In December 2018 Tetra Tech’s Catherine Courtney, along with the University of Connecticut’s Robert Pomeroy and the U.S. Agency for International Development’s (USAID) Stephen Brooks, published a paper in the Marine Policy Journal in which they developed an assessment framework based on the Food and Agriculture Organization of the United Nations (FAO) Voluntary Guidelines for Securing Sustainable Small-Scale Fisheries (SSF Guidelines).

The SSF assessment framework was designed to unpack the information in the SSF Guidelines in a manner that could support a rapid country-level assessment of the status of implementation and to increase awareness and adoption of the SSF Guidelines among national and subnational governments in support of sustainable small-scale fisheries. In Marine Policy Journal,

In order to increase awareness and catalyze the adoption of the SSF guidelines, governments together with other stakeholders need to assess the status of implementation as a first step to establish a baseline from which to prioritize investments and measure progress. The existing 90 SSF guidelines are written in paragraph form making it difficult to use as-is for conducting such an assessment. This paper presents a simple assessment framework and process to support a participatory country level assessment of the status of implementation of the SSF Guidelines. The SSF assessment framework is intended to: (a) raise awareness of the SSF Guidelines among development partners; (b) enable an assessment of the status of implementation of guidelines at a country level; and (c) identify gaps and opportunities for investment for development programs and partners working across a diversity of sectors. The assessment framework is not intended to replace the SSF Guidelines but to transform them into a format that can be used for assessment.

In addition to the framework, the authors developed an assessment process that consisted of desk reviews, expert and stakeholder consultations, and a country-level workshop to assess the status of local implementation of SSF Guidelines.

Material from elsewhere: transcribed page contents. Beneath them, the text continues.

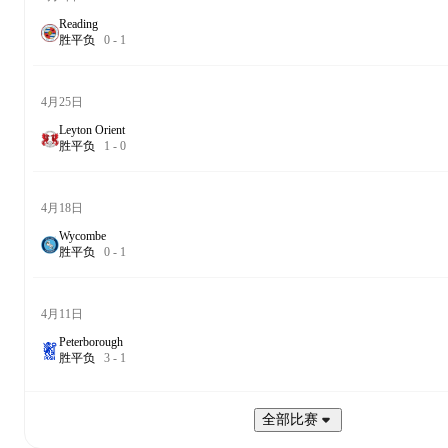
Reading
胜
平
负
0
-
1
4月25日
Leyton Orient
胜
平
负
1
-
0
4月18日
Wycombe
胜
平
负
0
-
1
4月11日
Peterborough
胜
平
负
3
-
1
全部比赛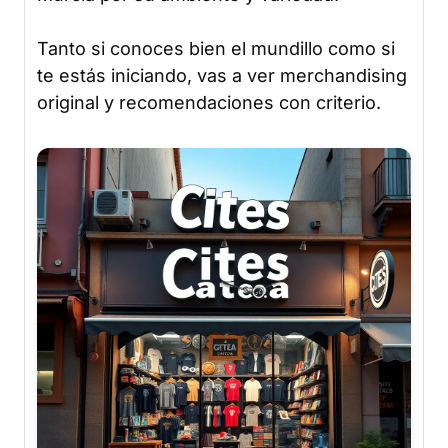
Tanto si conoces bien el mundillo como si
te estás iniciando, vas a ver merchandising
original y recomendaciones con criterio.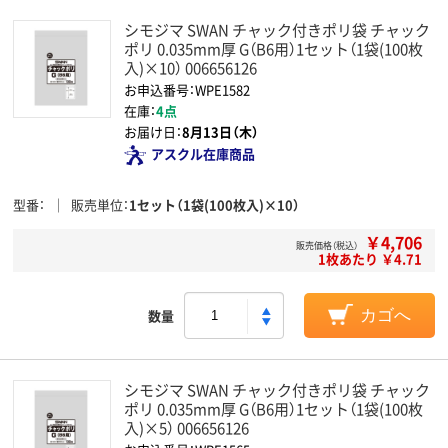
シモジマ SWAN チャック付きポリ袋 チャック
ポリ 0.035mm厚 G（B6用）1セット（1袋(100枚
入)×10） 006656126
お申込番号：WPE1582
在庫：
4点
お届け日：
8月13日（木）
アスクル在庫商品
型番
販売単位
1セット（1袋(100枚入)×10）
￥4,706
販売価格（税込）
1枚あたり ￥4.71
数量
カゴへ
シモジマ SWAN チャック付きポリ袋 チャック
ポリ 0.035mm厚 G（B6用）1セット（1袋(100枚
入)×5） 006656126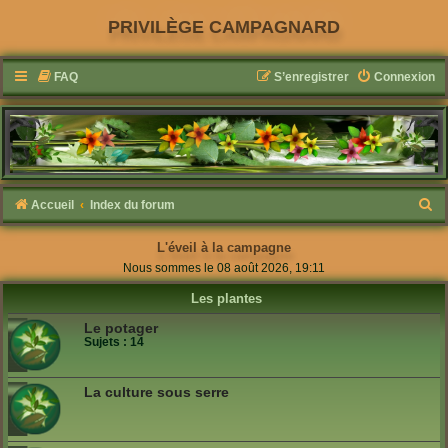
PRIVILÈGE CAMPAGNARD
FAQ
S’enregistrer
Connexion
R
Accueil
Index du forum
e
L'éveil à la campagne
c
Nous sommes le 08 août 2026, 19:11
h
Les plantes
e
Le potager
r
Sujets :
14
c
h
La culture sous serre
e
r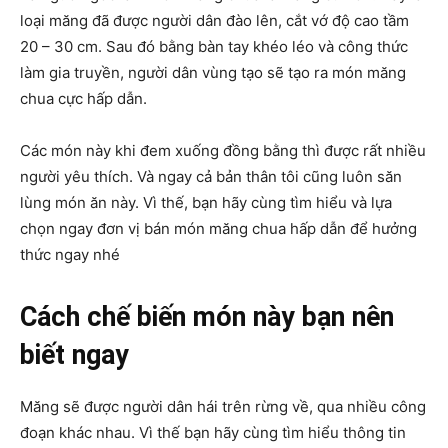
loại măng đã được người dân đào lên, cắt vớ độ cao tầm
20 – 30 cm. Sau đó bằng bàn tay khéo léo và công thức
làm gia truyền, người dân vùng tạo sẽ tạo ra món măng
chua cực hấp dẫn.
Các món này khi đem xuống đồng bằng thì được rất nhiều
người yêu thích. Và ngay cả bản thân tôi cũng luôn săn
lùng món ăn này. Vì thế, bạn hãy cùng tìm hiểu và lựa
chọn ngay đơn vị bán món măng chua hấp dẫn để hưởng
thức ngay nhé
Cách chế biến món này bạn nên
biết ngay
Măng sẽ được người dân hái trên rừng về, qua nhiều công
đoạn khác nhau. Vì thế bạn hãy cùng tìm hiểu thông tin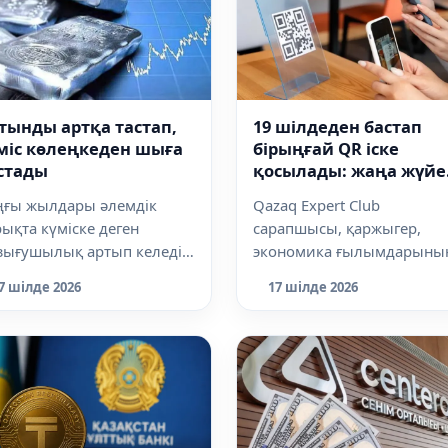
тынды артқа тастап,
19 шілдеден бастап
міс көлеңкеден шыға
бірыңғай QR іске
стады
қосылады: жаңа жүйе
туралы нені білу кере
ңғы жылдары әлемдік
Qazaq Expert Club
ықта күміске деген
сарапшысы, қаржыгер,
зығушылық артып келеді.
экономика ғылымдарыны
рапшылардың пікірінше,
кандидаты Айгерім
7 шілде 2026
17 шілде 2026
 үрдіске бір...
Ілиясованың айтуынша, 2
жыл...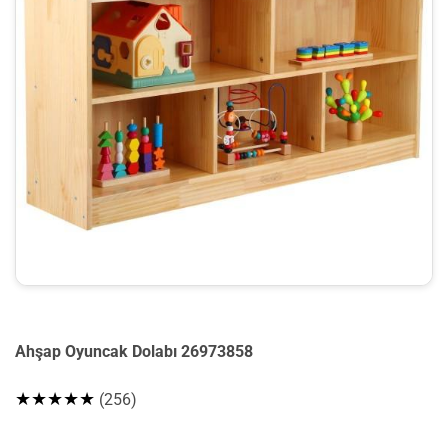
Ahşap Oyuncak Dolabı 26973858
★★★★★
(256)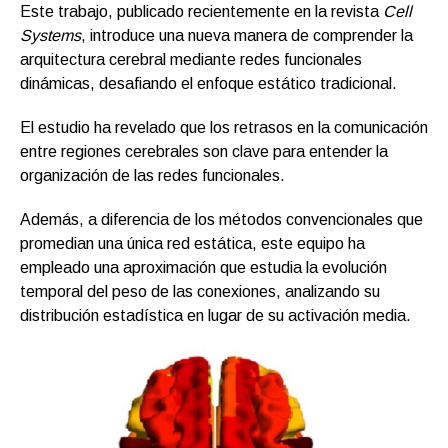
Este trabajo, publicado recientemente en la revista
Cell
Systems
, introduce una nueva manera de comprender la
arquitectura cerebral mediante redes funcionales
dinámicas, desafiando el enfoque estático tradicional.
El estudio ha revelado que los retrasos en la comunicación
entre regiones cerebrales son clave para entender la
organización de las redes funcionales.
Además, a diferencia de los métodos convencionales que
promedian una única red estática, este equipo ha
empleado una aproximación que estudia la evolución
temporal del peso de las conexiones, analizando su
distribución estadística en lugar de su activación media.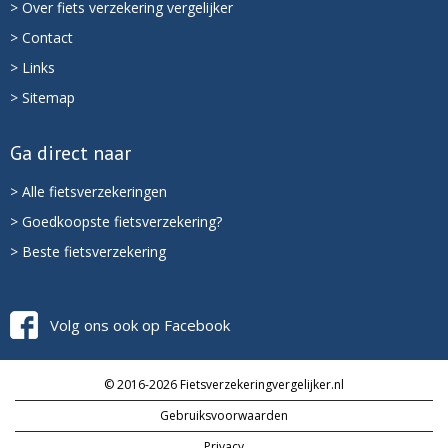
> Over fiets verzekering vergelijker
> Contact
> Links
> Sitemap
Ga direct naar
> Alle fietsverzekeringen
> Goedkoopste fietsverzekering?
> Beste fietsverzekering
Volg ons ook op Facebook
© 2016-2026 Fietsverzekeringvergelijker.nl
Gebruiksvoorwaarden
Privacy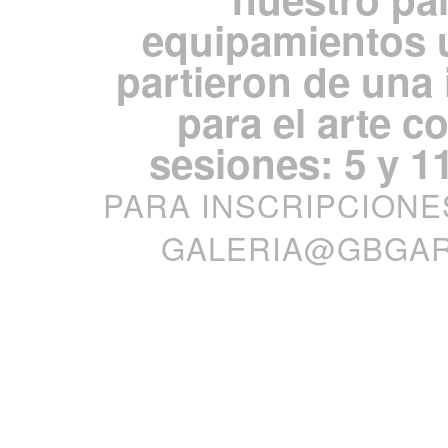
equipamientos 
partieron de una 
para el arte 
sesiones: 5 y 11
PARA INSCRIPCIONE
GALERIA@GBGA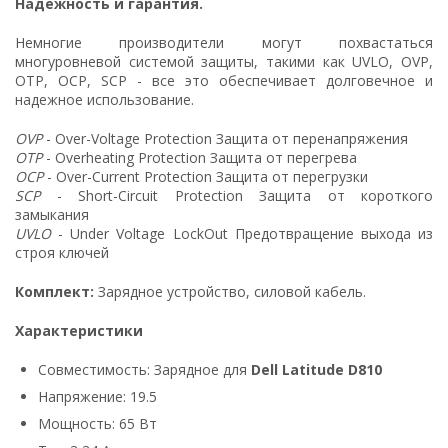
Надежность и гарантия.
Немногие производители могут похвастаться
многуровневой системой защиты, такими как UVLO, OVP,
OTP, OCP, SCP - все это обеспечивает долговечное и
надежное использование.
OVP
- Over-Voltage Protection Защита от перенапряжения
OTP
- Overheating Protection Защита от перегрева
OCP
- Over-Current Protection Защита от перегрузки
SCP
- Short-Circuit Protection Защита от короткого
замыкания
UVLO
- Under Voltage LockOut Предотвращение выхода из
строя ключей
Комплект:
Зарядное устройство, силовой кабель.
Характеристики
Совместимость: Зарядное для
Dell Latitude D810
Напряжение: 19.5
Мощность: 65 Вт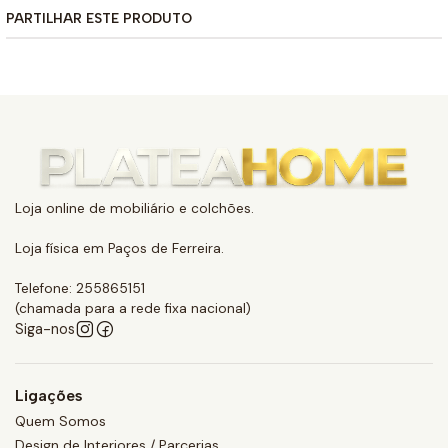
PARTILHAR ESTE PRODUTO
Loja online de mobiliário e colchões.
Loja física em Paços de Ferreira.
Telefone: 255865151
(chamada para a rede fixa nacional)
Siga-nos
Ligações
Quem Somos
Design de Interiores / Parcerias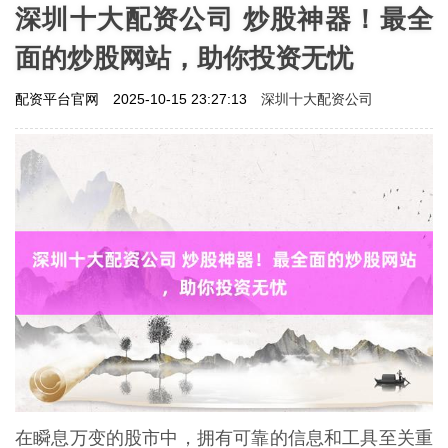
深圳十大配资公司 炒股神器！最全
面的炒股网站，助你投资无忧
深圳十大配资公司
配资平台官网
2025-10-15 23:27:13
在瞬息万变的股市中，拥有可靠的信息和工具至关重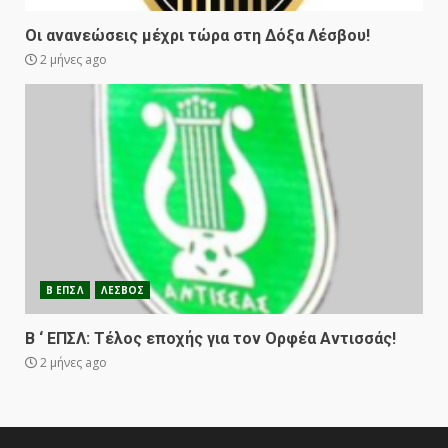
Οι ανανεώσεις μέχρι τώρα στη Δόξα Λέσβου!
2 μήνες ago
Β ΕΠΣΛ
ΛΕΣΒΟΣ
Β ‘ ΕΠΣΛ: Τέλος εποχής για τον Ορφέα Αντισσάς!
2 μήνες ago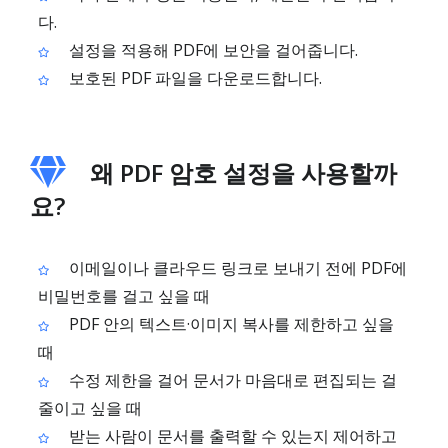
다.
설정을 적용해 PDF에 보안을 걸어줍니다.
보호된 PDF 파일을 다운로드합니다.
왜 PDF 암호 설정을 사용할까
요?
이메일이나 클라우드 링크로 보내기 전에 PDF에
비밀번호를 걸고 싶을 때
PDF 안의 텍스트·이미지 복사를 제한하고 싶을
때
수정 제한을 걸어 문서가 마음대로 편집되는 걸
줄이고 싶을 때
받는 사람이 문서를 출력할 수 있는지 제어하고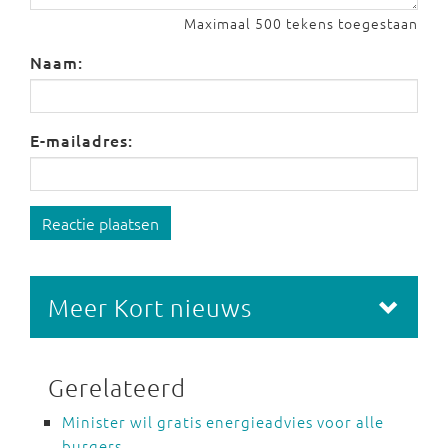
Maximaal 500 tekens toegestaan
Naam:
E-mailadres:
Reactie plaatsen
Meer Kort nieuws
Gerelateerd
Minister wil gratis energieadvies voor alle
burgers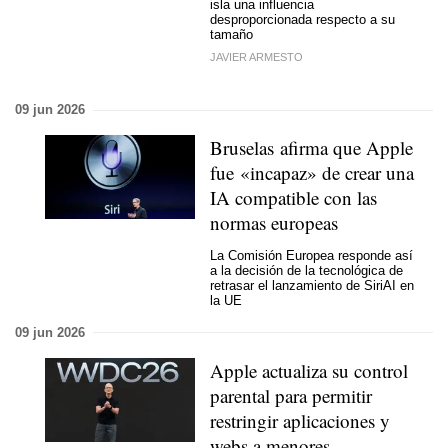
isla una influencia
desproporcionada respecto a su
tamaño
JAVIER ARMESTO
09 jun 2026
Bruselas afirma que Apple
fue «incapaz» de crear una
IA compatible con las
normas europeas
La Comisión Europea responde así
a la decisión de la tecnológica de
retrasar el lanzamiento de SiriAI en
la UE
09 jun 2026
Apple actualiza su control
parental para permitir
restringir aplicaciones y
webs a menores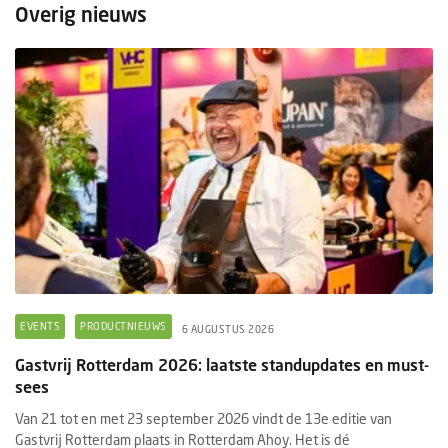
Overig nieuws
EVENTS
PRODUCTNIEUWS
6 AUGUSTUS 2026
Gastvrij Rotterdam 2026: laatste standupdates en must-
sees
Van 21 tot en met 23 september 2026 vindt de 13e editie van
Gastvrij Rotterdam plaats in Rotterdam Ahoy. Het is dé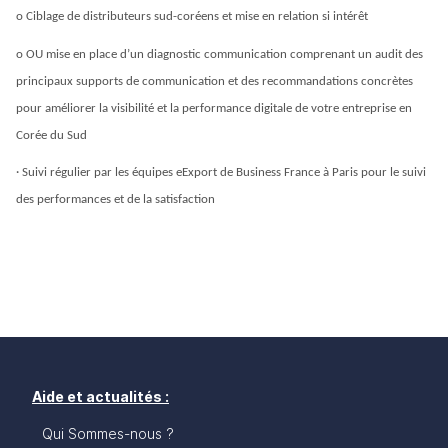
o Ciblage de distributeurs sud-coréens et mise en relation si intérêt 
o OU mise en place d’un diagnostic communication comprenant un audit des 
principaux supports de communication et des recommandations concrètes 
pour améliorer la visibilité et la performance digitale de votre entreprise en 
Corée du Sud
· 
Suivi régulier
 par les équipes eExport de Business France à Paris pour le suivi 
des performances et de la satisfaction
Aide et actualités :
Qui Sommes-nous ?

After completion of assessment in Indonesia and the Philippines, the authors found inconsistencies and gaps in stakeholder knowledge regarding policies that would support small-scale fisheries management. The simplified framework and assessment process increased the awareness of the SSF Guidelines and highlighted the need for multiple sectors, some of which are outside typical national fisheries agencies, to collaborate to secure sustainable small-scale fisheries.